Decisive Decisions

A month ago, I reluctantly decided to take a huge step/risk in my academic life; and in less than two months, I’m starting this novel chapter/journey/risk. At times, I’m full of indescribable fear, uncertainties, feelings of inadequacy, anxiety, and concern; and at rare times, I’m anxious and eager to discover what God has in store for me. Who knew I’d end up where I’m at right now!

Forerunners

Immensely honored and grateful for the relationships that I’ve made throughout the past three years. I feel rich to have met and worked with few kind and genuine people who helped me in my decisions, propelled me to become aware politically and socially, and inspired me to become a forerunner in everything I do, relentlessly. Even the unhealthy relationships helped me to realize that I should trust my instinct and be aware of my surroundings. It’s not a bittersweet feeling to depart this chapter, but it certainly is a bitter one. All those sleepless nights, skipped meals, the constant exhaustion, the fun times at the labs, the drama, the tears, the laughter, Starbucks and Peet’s hot chocolate and matcha fraps, Boba milk tea, energy bars, the hard work, and even last minute work.

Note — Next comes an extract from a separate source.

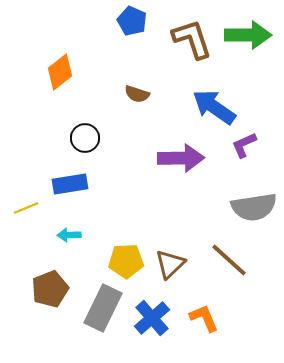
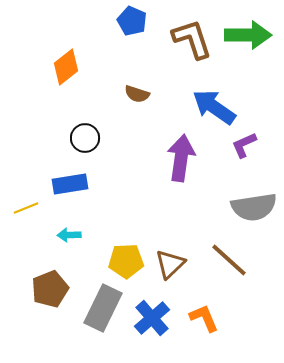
orange diamond: moved 6 px right, 5 px up
purple arrow: rotated 81 degrees counterclockwise
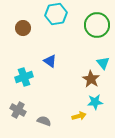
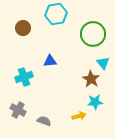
green circle: moved 4 px left, 9 px down
blue triangle: rotated 40 degrees counterclockwise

Looking at my overall experience, I see a piece of an intellectual art that was painted, collaboratively. It’s not over. There’s only more of that coming up with extra maturity and growth.

Aesthetic Reality

You can’t have it all. There’s always one or two things that are inaccessible. That’s the Law of Earth. Presumably, it makes you think it’s unfair. But life is not a fairytale. It’s an aesthetic reality.